In the case of the Newfoundland, the manager told the buyers that Hunte had a wonderful place for him where they rehabilitated large breed dogs – the reality is that the dog either was sold to the highest bidder or if he was lucky he got the blue juice. It was really sad when they brought him back, the kids cried. They had named him Dozer. The border collie was also sent back to Hunte with instructions from the vet to have them euthanize her because she was unpredictable and aggressive, my bet is that she was sent back to a mill to be bred. She was really sweet in the store and we taught her all kinds of tricks, poor Emma.
The next issue is in regards to communicable diseases. I only worked at Petland for 4 months. In that time I saw more puppies with parvo than I can remember. Only one lived – a soft coated wheaten terrier. The rest – a great dane, a chihuahua, a second soft coated wheaten, and a golden retriever were the ones I remember. There was a ringworm outbreak (but it mostly affected the cats) and it seemed like about 1 in 4 customers came back demanding reimbursement for kennel cough treatment. Pretty much every puppy showed signs of kennel cough and at least half had worms. Rinsing out 40 cage trays full of wormy shit is the worst job you can imagine.

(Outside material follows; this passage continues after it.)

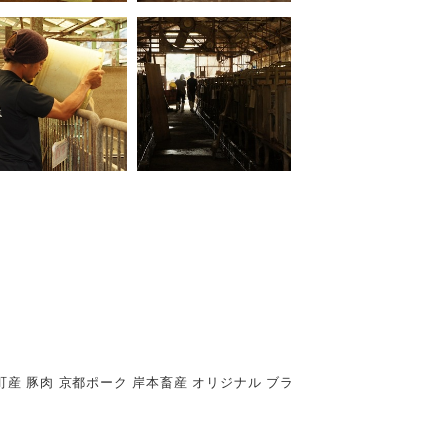
波町産 豚肉 京都ポーク 岸本畜産 オリジナル ブラ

I’ve volunteered at a shelter for a year and a half and in that time I’ve seen less than HALF the disease I saw at Petland – and Petland employees will tell you not to adopt at the shelter because all those dogs are sick and ill behaved and imply that they’re homeless because they’re defective. Petland’s corporate morons come to the store and present statements like this as if it’s FACT. They actually used to have a page on their website that could be summed up as saying they couldn’t possibly be responsible for pet overpopulation because pets that end up in shelters are bad pets and they’re all mutts anyways – it’s gone or buried now, I wish I had a screen shot.
I also had access to the fax machine when I worked there and I got to see all the paperwork faxed in from Hunte, including the prices that Petland pays for the dogs. Would you believe that the $750 Rat Terrier only cost the store $90? The markups are insane and I couldn’t even begin to figure out how it was calculated.
There’s more, I haven’t even gotten to the pet store employees. That’s a whole long story in and of itself. Unless someone wants to hear about it I’ll just sum it up by saying that most of them are lying, back-stabbing idiots who will tell you anything so that they can make a commission.